The US condemned what it called the “systematic targeting” of the reporters, photographers and film crews who have brought searing images of Egyptian protests to the world.
Foreign photographers reported attacks by supporters of president Hosni Mubarak near Tahrir Square, the scene of vicious battles between Mubarak supporters and protesters demanding he step down after nearly 30 years in power.
The Egyptian government has accused media outlets of being sympathetic to protesters who want Mubarak to quit now rather than complete his term as he has pledged.
Among the many detained were correspondents for The New York Times, Washington Post and Al-Jazeera. Human rights groups said many activists were taken away after a raid by the military police on a legal centre in Cairo.
Press Association photographer Lewis Whyld, who has travelled to Egypt to cover the protests, said he was attacked by pro-Mubarak supporters while he was trying to take images of the chaos which unfolded throughout the day.
“This is a dark day for Egypt and a dark day for journalism,” said Joel Simon, executive director of the Committee to Protect Journalists. “Egypt is seeking to create an information vacuum that puts it in the company of the world’s worst oppressors.”
CPJ said some state-owned television and private stations owned by businessmen loyal to Mubarak had been portraying journalists as part of plots to destabilise Egypt.

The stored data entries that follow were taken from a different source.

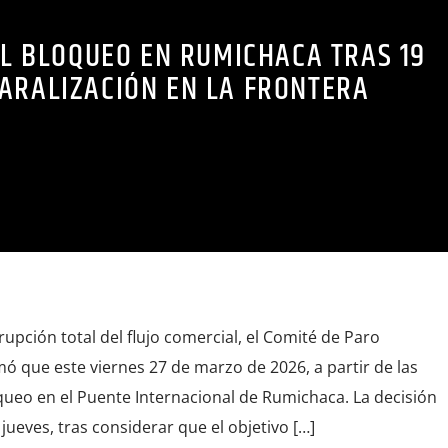
EL BLOQUEO EN RUMICHACA TRAS 19
PARALIZACIÓN EN LA FRONTERA
rupción total del flujo comercial, el Comité de Paro
mó que este viernes 27 de marzo de 2026, a partir de las
oqueo en el Puente Internacional de Rumichaca. La decisión
jueves, tras considerar que el objetivo […]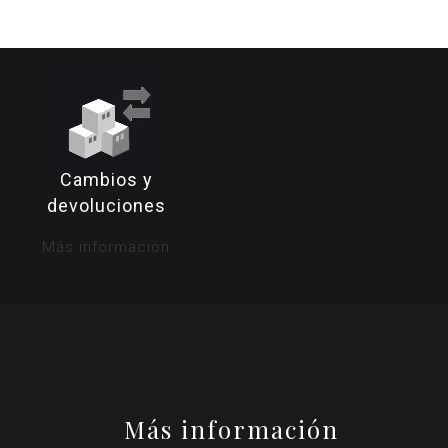
.
189,95€.
214,95€.
169,95€
Cambios y
devoluciones
Más información
Más información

Earlier Egypt’s prime minister apologised for an attack by supporters of his regime on anti-government protesters in central Cairo – and vowed to investigate who was behind it. The protesters accuse the regime of sending a force of paid thugs and policemen in civilian clothes to attack them with rocks, sticks and firebombs.
Prime minister Ahmed Shafiq told state TV: “I offer my apology for everything that happened yesterday because it’s neither logical nor rational.” Mr Shafiq called the attack a “blatant mistake” and promised to investigate “so everyone knows who was behind it”.